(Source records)
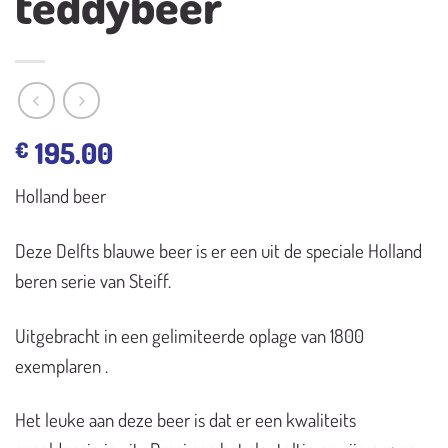
teddybeer
195.00
€
Holland beer
Deze Delfts blauwe beer is er een uit de speciale Holland
beren serie van Steiff.
Uitgebracht in een gelimiteerde oplage van 1800
exemplaren .
Het leuke aan deze beer is dat er een kwaliteits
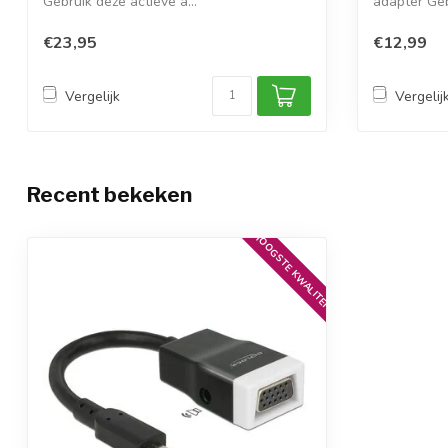
Gebruik deze actieve a...
adapter Geb
€23,95
€12,99
Vergelijk
Vergelij
Recent bekeken
HOOGSTE KWALITEIT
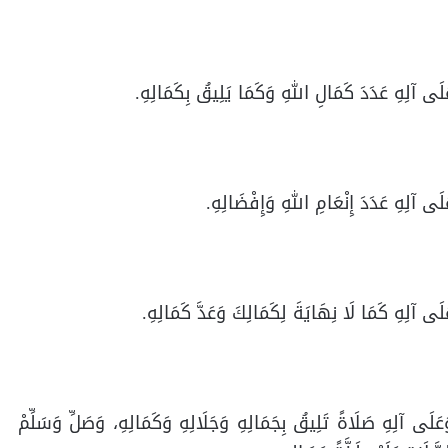
عَلَى آلِهِ عَدَدَ كَمَالِ اللهِ وَكَمَا يَلِيقُ بِكَمَالِهِ.
َلَى آلِهِ عَدَدَ إِنْعَامِ اللهِ وَإِفْضَالِهِ.
َلَى آلِهِ كَمَا لَا نِهَايَةَ لِكَمَالِكَ وَعَدَّ كَمَالِهِ.
َعَلَى آلِهِ صَلَاةً تَلِيقُ بِجَمَالِهِ وَجَلَالِهِ وَكَمَالِهِ، وَصَلِّ وَسَلِّمْ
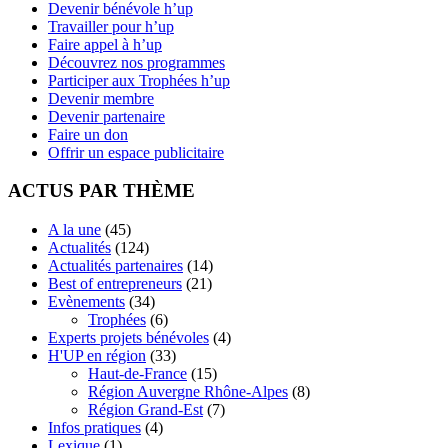
Devenir bénévole h’up
Travailler pour h’up
Faire appel à h’up
Découvrez nos programmes
Participer aux Trophées h’up
Devenir membre
Devenir partenaire
Faire un don
Offrir un espace publicitaire
ACTUS PAR THÈME
A la une
(45)
Actualités
(124)
Actualités partenaires
(14)
Best of entrepreneurs
(21)
Evènements
(34)
Trophées
(6)
Experts projets bénévoles
(4)
H'UP en région
(33)
Haut-de-France
(15)
Région Auvergne Rhône-Alpes
(8)
Région Grand-Est
(7)
Infos pratiques
(4)
Lexique
(1)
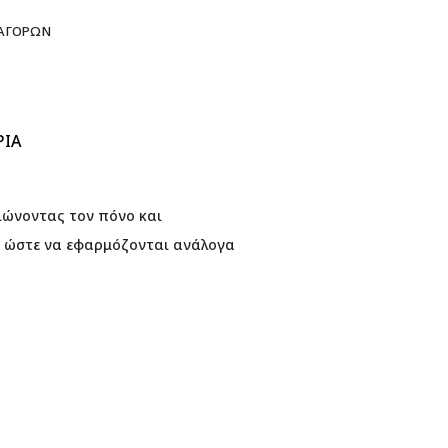
 ΑΓΟΡΏΝ
ΡΊΑ
ιώνοντας τον πόνο και
, ώστε να εφαρμόζονται ανάλογα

Work item – Find all lines holding the word "Trophées" in the records above and copy them.

Written response –
Participer aux Trophées h’up
Trophées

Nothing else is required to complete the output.